Exercise =
Transcribe the data that follows in full. Leave out the pictures.
---- Provided data
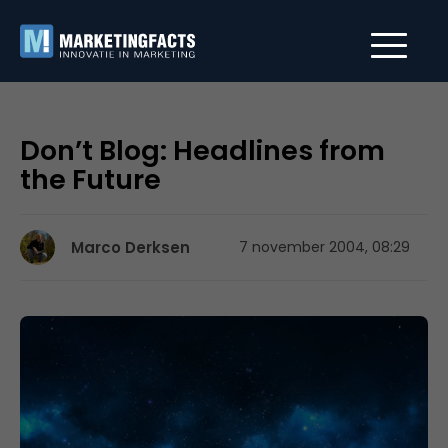
Don’t Blog: Headlines from
the Future
Marco Derksen
7 november 2004, 08:29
--------
Exercise response =
Don’t Blog: Headlines from
the Future
Marco Derksen
7 november 2004, 08:29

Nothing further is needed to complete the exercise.